The sound of voices made them look up. A terrifying face, with a smile that seemed all metal, thrust through the bushes.

"Hey, Johnny!" said Bigmac. "Guys, he's in here!"

"I guess you should be goin'," said Adam. "The coach ought to be all right by now."

Johnny didn't ask how he knew that. He thought he could probably hazard a guess.

"Yeah," he said. He paused.

"It's been -- weird," he said. "Really, really weird."

Adam just smiled sunnily.

"You'll be all right," he said. "Don't worry about it. Just go on as you always have, an' you'll be all right."

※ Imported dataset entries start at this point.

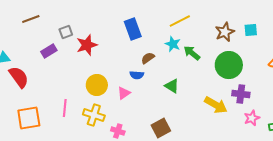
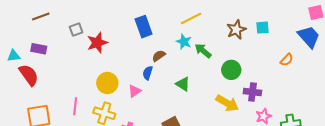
purple rectangle: (49, 51) -> (39, 49), moved, turned 42
green circle: (229, 65) -> (231, 70), moved, size x0.7
blue semicircle: (137, 75) -> (148, 73), turned 104

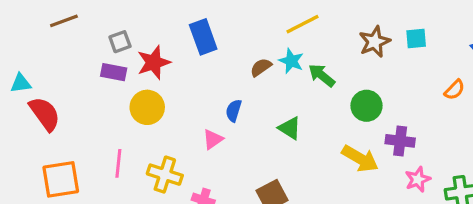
blue rectangle: (144, 27) -> (203, 37), moved
purple rectangle: (39, 49) -> (114, 72), moved
brown semicircle: (159, 56) -> (261, 67), moved
yellow circle: (107, 83) -> (147, 107), moved

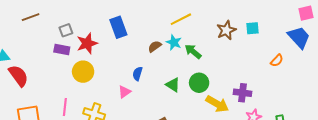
green circle: (367, 106) -> (199, 83), moved

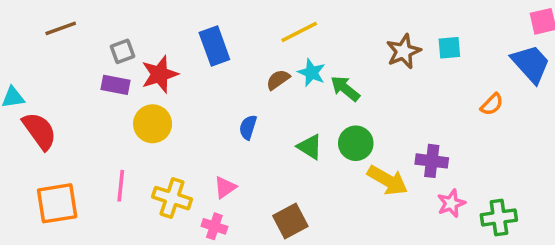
yellow line: (181, 19) -> (299, 32), moved
pink triangle: (124, 92) -> (225, 187), moved

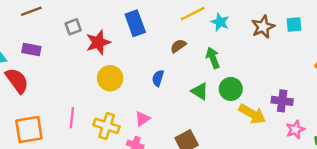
cyan star: (312, 73) -> (220, 22), moved
purple rectangle: (115, 85) -> (31, 50), moved
green arrow: (345, 88) -> (213, 58), moved, turned 30
yellow circle: (153, 124) -> (110, 78), moved

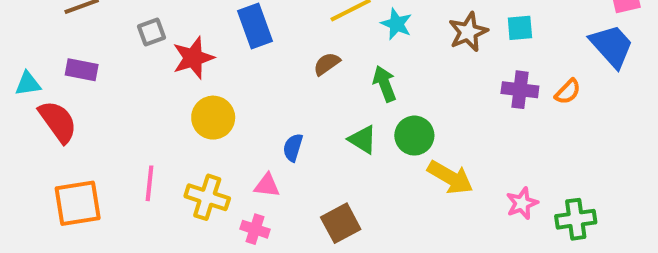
blue semicircle: (158, 78) -> (293, 147), moved
purple cross: (282, 101) -> (520, 90), moved
pink triangle: (142, 119) -> (267, 185), turned 42

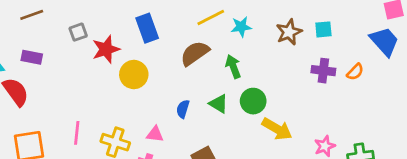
cyan star: (396, 24) -> (241, 27), turned -30
brown semicircle: (327, 64) -> (195, 53), size x1.6
yellow circle: (213, 118) -> (134, 75), moved
blue semicircle: (293, 147) -> (183, 109), moved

"What've you been up to?" said Wobbler. "We've been looking all over for you! It's a wilderness out here! It's as bad as camping!"

Johnny smiled at them, out of the sheer relief of familiarity.

"It's all right," he said. "Let's go home."

He started walking towards them, but he stopped at the looks on their faces.

He looked down.

"Oh, no," said Johnny.

He'd forgotten the pool. This didn't seem to have made much of a difference.

Water rippled around his feet. The soles of his trainers and one trailing shoelace were wet, but otherwise Johnny was perfectly dry.

He lifted a foot and set it down again on the surface of the water. It felt like stepping on marshmallows.

He looked around, but Adam was gone. He could still see the golden glow he'd thought Adam had, as purple-green blotches in his vision. He blinked them away.

He turned to the others.

". . . Here we go again," said Yo-less, in a tone of deep resignation.